### GOAL OF THE EXERCISE
The answer must be an exact copy of the records, with no pictures in it.
....
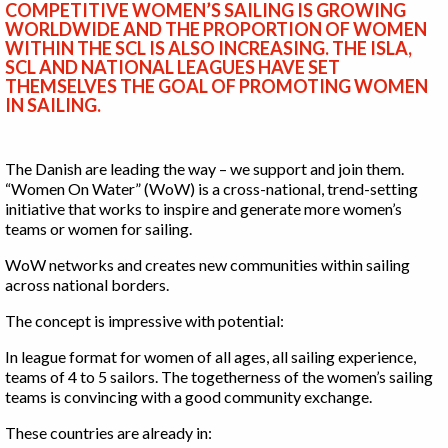
COMPETITIVE WOMEN’S SAILING IS GROWING
WORLDWIDE AND THE PROPORTION OF WOMEN
WITHIN THE SCL IS ALSO INCREASING. THE ISLA,
SCL AND NATIONAL LEAGUES HAVE SET
THEMSELVES THE GOAL OF PROMOTING WOMEN
IN SAILING.
The Danish are leading the way – we support and join them.
“Women On Water” (WoW) is a cross-national, trend-setting
initiative that works to inspire and generate more women’s
teams or women for sailing.
WoW networks and creates new communities within sailing
across national borders.
The concept is impressive with potential:
In league format for women of all ages, all sailing experience,
teams of 4 to 5 sailors. The togetherness of the women’s sailing
teams is convincing with a good community exchange.
These countries are already in:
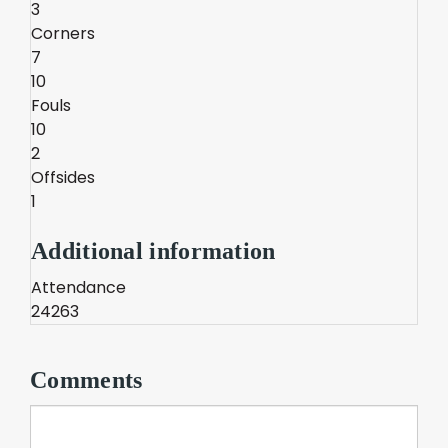
3
Corners
7
10
Fouls
10
2
Offsides
1
Additional information
Attendance
24263
Comments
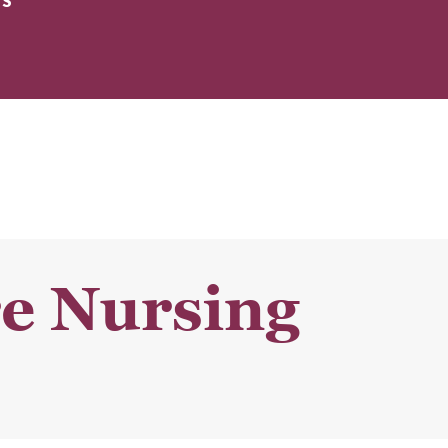
ES
re Nursing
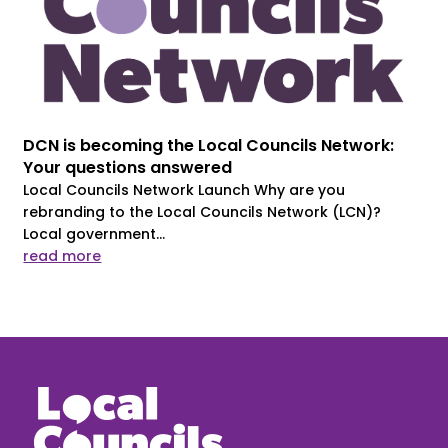
DCN is becoming the Local Councils Network:
Your questions answered
Local Councils Network Launch Why are you
rebranding to the Local Councils Network (LCN)?
Local government...
read more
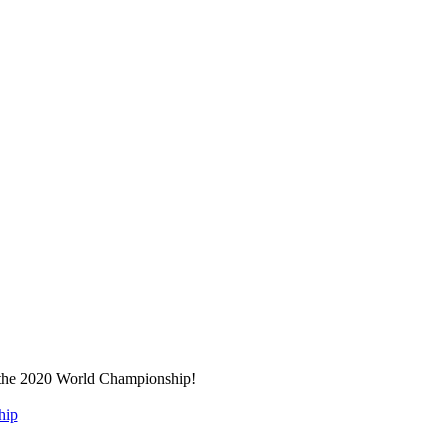
r the 2020 World Championship!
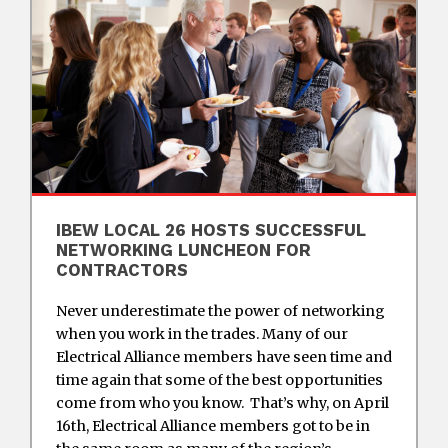
IBEW LOCAL 26 HOSTS SUCCESSFUL
NETWORKING LUNCHEON FOR
CONTRACTORS
Never underestimate the power of networking
when you work in the trades. Many of our
Electrical Alliance members have seen time and
time again that some of the best opportunities
come from who you know. That’s why, on April
16th, Electrical Alliance members got to be in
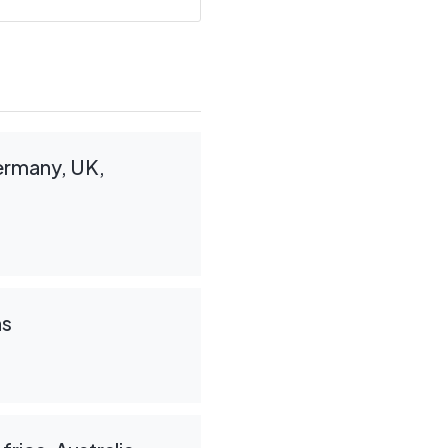
Germany, UK,
ns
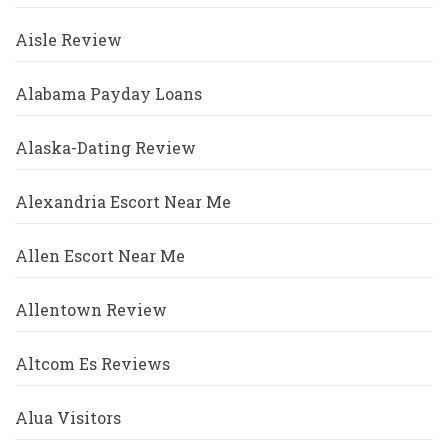
Aisle Review
Alabama Payday Loans
Alaska-Dating Review
Alexandria Escort Near Me
Allen Escort Near Me
Allentown Review
Altcom Es Reviews
Alua Visitors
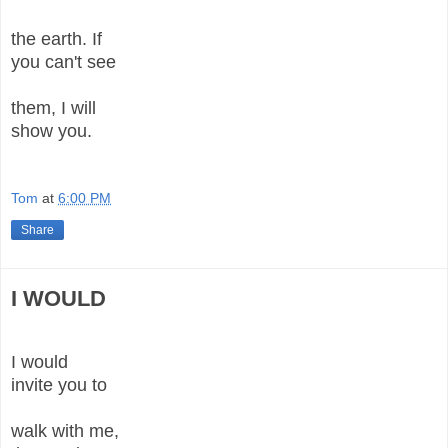
the earth. If
you can't see
them, I will
show you.
Tom
at
6:00 PM
Share
I WOULD
I would
invite you to
walk with me,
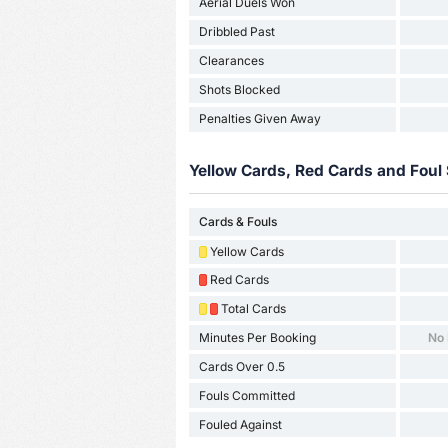
Aerial Duels Won
Dribbled Past
Clearances
Shots Blocked
Penalties Given Away
Yellow Cards, Red Cards and Foul 
Cards & Fouls
Yellow Cards
Red Cards
Total Cards
Minutes Per Booking
No
Cards Over 0.5
Fouls Committed
Fouled Against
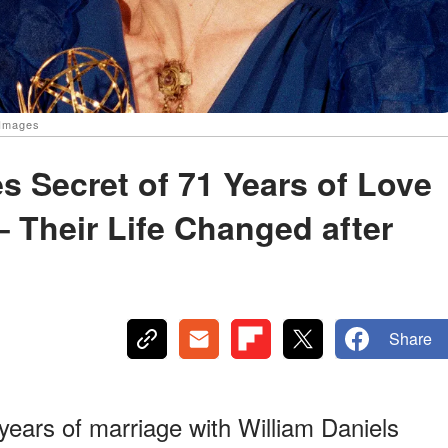
 Images
s Secret of 71 Years of Love
– Their Life Changed after
Share
years of marriage with William Daniels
....
### ANSWER FOR THE TASK
COMPETITIVE WOMEN’S SAILING IS GROWING
WORLDWIDE AND THE PROPORTION OF WOMEN
WITHIN THE SCL IS ALSO INCREASING. THE ISLA,
SCL AND NATIONAL LEAGUES HAVE SET
THEMSELVES THE GOAL OF PROMOTING WOMEN
IN SAILING.
The Danish are leading the way – we support and join them.
“Women On Water” (WoW) is a cross-national, trend-setting
initiative that works to inspire and generate more women’s
teams or women for sailing.
WoW networks and creates new communities within sailing
across national borders.
The concept is impressive with potential:
In league format for women of all ages, all sailing experience,
teams of 4 to 5 sailors. The togetherness of the women’s sailing
teams is convincing with a good community exchange.
These countries are already in:
3
Corners
7
10
Fouls
10
2
Offsides
1
Additional information
Attendance
24263
Comments
ES
re Nursing
DCN is becoming the Local Councils Network:
Your questions answered
Local Councils Network Launch Why are you
rebranding to the Local Councils Network (LCN)?
Local government...
read more
r the 2020 World Championship!
IBEW LOCAL 26 HOSTS SUCCESSFUL
NETWORKING LUNCHEON FOR
CONTRACTORS
Never underestimate the power of networking
when you work in the trades. Many of our
Electrical Alliance members have seen time and
time again that some of the best opportunities
come from who you know. That’s why, on April
16th, Electrical Alliance members got to be in
Germany, UK,
ns
Aisle Review
Alabama Payday Loans
Alaska-Dating Review
Alexandria Escort Near Me
Allen Escort Near Me
Allentown Review
Altcom Es Reviews
Alua Visitors
the earth. If
you can't see
them, I will
show you.
Tom
at
6:00 PM
Share
I WOULD
I would
invite you to
walk with me,
Aerial Duels Won
Dribbled Past
Clearances
Shots Blocked
Penalties Given Away
Yellow Cards, Red Cards and Foul 
Cards & Fouls
Yellow Cards
Red Cards
Total Cards
Minutes Per Booking
No
Cards Over 0.5
Fouls Committed
Fouled Against
 Images
s Secret of 71 Years of Love
– Their Life Changed after
Share
years of marriage with William Daniels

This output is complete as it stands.